I have a large database with repeated measures of Y
at various times. Y
is continuous, and I know that its evolution is usually modified by numerous baseline confounders.
I am trying to fit a mixed model. Here is a little reprex in R. I hope that the question won't be too much R-driven.
My actual dataset is much larger (300k+ lines in long) and confounders can be continuous or categorical, but the spirit is the same. In this example, let's say X1
is the variable I hypothesize is influencing the evolution of Y
over time, and X2
is a confounder.
library(dplyr)
library(lme4)
df.long = data.frame(
id=c(rep(c("A", "B", "C"), each=5)),
time=c(1,2,3,4,5,10,11,12,13,14,5,6,7,8,9),
y=c(25,32,35,37,40,55,51,59,57,60,10,15,20,30,45)
)
df.baseline = data.frame(
id=c("A", "B", "C"),
x1=c(98, 42, 23),
x2=c(250,390,527)
)
df = df.long %>% left_join(df.baseline, by="id")
df
# id time y x1 x2
# 1 A 1 25 98 250
# 2 A 2 32 98 250
# 3 A 4 35 98 250
# 4 A 7 37 98 250
# 5 A 8 40 98 250
# 6 B 10 55 42 390
# 7 B 12 51 42 390
# 8 B 16 59 42 390
#...
I've seen a whole lot of ressources, but very few talks about specific times and even less about adjusting for confounding variables.

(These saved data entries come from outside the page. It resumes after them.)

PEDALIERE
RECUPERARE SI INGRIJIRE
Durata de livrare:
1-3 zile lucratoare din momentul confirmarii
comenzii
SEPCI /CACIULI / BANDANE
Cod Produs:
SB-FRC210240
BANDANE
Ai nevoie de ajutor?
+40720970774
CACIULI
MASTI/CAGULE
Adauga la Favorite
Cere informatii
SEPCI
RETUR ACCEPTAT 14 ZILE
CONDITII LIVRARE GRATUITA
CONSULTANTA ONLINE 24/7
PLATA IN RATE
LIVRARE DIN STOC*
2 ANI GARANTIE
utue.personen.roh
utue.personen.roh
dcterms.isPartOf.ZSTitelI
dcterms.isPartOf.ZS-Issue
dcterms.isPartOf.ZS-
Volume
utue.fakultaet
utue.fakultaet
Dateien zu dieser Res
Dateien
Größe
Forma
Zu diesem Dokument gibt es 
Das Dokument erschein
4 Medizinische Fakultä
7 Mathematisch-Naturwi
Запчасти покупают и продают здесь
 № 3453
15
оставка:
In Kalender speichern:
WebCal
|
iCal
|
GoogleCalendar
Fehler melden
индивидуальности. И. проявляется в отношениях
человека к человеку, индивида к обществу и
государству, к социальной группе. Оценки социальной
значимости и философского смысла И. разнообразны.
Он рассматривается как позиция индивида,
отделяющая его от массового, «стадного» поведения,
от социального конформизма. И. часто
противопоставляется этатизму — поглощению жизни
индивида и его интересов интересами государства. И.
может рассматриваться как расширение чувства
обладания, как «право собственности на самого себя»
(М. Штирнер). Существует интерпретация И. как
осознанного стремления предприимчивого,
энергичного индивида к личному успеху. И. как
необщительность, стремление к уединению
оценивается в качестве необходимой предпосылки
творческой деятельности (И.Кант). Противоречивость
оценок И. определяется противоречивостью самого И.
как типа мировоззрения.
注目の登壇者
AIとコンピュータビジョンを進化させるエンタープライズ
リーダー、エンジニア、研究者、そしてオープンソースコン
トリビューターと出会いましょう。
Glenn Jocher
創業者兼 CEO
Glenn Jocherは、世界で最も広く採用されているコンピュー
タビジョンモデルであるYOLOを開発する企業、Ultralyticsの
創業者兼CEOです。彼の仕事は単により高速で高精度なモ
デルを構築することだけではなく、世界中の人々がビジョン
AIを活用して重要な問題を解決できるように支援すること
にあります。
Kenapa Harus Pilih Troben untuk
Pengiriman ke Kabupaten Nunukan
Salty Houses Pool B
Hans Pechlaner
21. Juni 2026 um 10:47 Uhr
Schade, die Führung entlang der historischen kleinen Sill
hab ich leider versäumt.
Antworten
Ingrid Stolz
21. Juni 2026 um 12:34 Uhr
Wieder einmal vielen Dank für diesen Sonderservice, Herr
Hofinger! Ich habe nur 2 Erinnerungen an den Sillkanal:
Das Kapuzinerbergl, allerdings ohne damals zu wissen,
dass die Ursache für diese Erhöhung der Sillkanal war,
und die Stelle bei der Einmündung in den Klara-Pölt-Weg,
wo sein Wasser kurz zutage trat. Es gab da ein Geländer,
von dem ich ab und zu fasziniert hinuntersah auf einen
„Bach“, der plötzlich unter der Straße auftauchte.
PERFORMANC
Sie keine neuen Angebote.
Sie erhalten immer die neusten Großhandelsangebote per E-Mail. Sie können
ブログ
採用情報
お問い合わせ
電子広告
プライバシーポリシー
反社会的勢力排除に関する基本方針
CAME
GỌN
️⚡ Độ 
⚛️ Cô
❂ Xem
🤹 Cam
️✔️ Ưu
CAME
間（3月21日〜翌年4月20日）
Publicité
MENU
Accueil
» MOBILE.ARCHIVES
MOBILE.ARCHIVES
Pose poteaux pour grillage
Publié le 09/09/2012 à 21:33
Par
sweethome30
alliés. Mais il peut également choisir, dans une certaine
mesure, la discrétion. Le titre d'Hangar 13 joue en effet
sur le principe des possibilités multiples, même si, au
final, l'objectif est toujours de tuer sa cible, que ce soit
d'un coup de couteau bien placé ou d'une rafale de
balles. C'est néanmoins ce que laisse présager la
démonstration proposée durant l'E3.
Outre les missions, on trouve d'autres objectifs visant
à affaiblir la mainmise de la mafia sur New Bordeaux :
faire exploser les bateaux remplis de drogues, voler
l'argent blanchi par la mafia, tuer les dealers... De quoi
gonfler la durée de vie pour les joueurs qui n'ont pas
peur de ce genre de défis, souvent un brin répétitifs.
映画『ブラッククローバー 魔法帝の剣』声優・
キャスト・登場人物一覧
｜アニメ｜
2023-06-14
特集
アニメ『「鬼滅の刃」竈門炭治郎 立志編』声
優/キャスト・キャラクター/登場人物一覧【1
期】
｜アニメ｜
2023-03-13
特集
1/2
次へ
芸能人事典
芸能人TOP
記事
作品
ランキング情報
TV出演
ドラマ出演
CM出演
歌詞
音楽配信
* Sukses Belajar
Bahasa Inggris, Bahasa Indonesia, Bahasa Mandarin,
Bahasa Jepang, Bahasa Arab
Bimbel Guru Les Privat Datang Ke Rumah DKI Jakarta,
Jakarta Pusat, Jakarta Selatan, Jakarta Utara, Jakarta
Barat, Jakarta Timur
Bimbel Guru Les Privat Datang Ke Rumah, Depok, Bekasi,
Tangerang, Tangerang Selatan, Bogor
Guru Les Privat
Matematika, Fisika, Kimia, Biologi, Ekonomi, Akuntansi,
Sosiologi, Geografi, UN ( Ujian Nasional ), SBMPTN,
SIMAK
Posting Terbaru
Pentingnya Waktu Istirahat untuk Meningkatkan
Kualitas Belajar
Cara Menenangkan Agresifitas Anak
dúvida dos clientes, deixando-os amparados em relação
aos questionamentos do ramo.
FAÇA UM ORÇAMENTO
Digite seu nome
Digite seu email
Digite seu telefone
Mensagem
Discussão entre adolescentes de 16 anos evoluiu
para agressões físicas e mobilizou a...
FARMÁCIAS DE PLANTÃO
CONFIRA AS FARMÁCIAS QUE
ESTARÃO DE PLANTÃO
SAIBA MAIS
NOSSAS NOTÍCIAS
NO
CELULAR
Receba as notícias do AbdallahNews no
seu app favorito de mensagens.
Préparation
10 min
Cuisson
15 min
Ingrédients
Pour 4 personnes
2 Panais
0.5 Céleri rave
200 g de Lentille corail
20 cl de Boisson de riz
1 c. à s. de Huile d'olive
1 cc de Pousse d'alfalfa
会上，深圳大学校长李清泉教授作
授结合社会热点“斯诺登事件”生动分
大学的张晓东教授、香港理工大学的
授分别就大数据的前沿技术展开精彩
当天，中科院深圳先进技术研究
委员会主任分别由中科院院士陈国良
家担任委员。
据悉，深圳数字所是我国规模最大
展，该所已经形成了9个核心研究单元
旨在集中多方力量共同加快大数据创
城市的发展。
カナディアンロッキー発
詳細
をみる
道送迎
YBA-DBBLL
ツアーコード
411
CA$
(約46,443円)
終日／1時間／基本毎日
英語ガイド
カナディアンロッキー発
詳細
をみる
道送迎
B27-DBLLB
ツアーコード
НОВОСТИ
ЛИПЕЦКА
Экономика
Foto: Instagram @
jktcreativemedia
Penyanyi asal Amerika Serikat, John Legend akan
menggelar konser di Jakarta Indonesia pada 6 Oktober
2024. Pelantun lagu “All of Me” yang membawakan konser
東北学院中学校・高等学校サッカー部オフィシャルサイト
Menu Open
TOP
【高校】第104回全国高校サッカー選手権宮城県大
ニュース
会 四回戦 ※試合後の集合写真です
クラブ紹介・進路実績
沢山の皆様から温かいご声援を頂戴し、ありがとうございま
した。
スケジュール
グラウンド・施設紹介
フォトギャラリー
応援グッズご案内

In my notebook, there is a small paragraph about the time, saying you should set a specific covariance matrix Toeplitz-like since time3
is more associated to time2
than to time1
.
But since I don't have time1
and time3
, but a huge set of different times, with unequal delta between them, how can I build such a covariance matrix? And then how can I apply it to my model ?
Also, how should I put confounders in my model? Some talks about interaction on time (time*x1*x2
), but with many confounders it makes little sense to me.
For the record, the best model I've made up so far (based on this answer) is :
lmeModel = lmer(y ~ time + x1 + x2 + (1+ time|id), data=df)
For what I understand, it has random effect on id
and should account for the effect of time
for each id
. But it is not clear if I should keep time
as standalone, neither as if the covariance matrix is OK.
DISCLAIMER: this may be a confusing question, but please help me to improve it if you think so.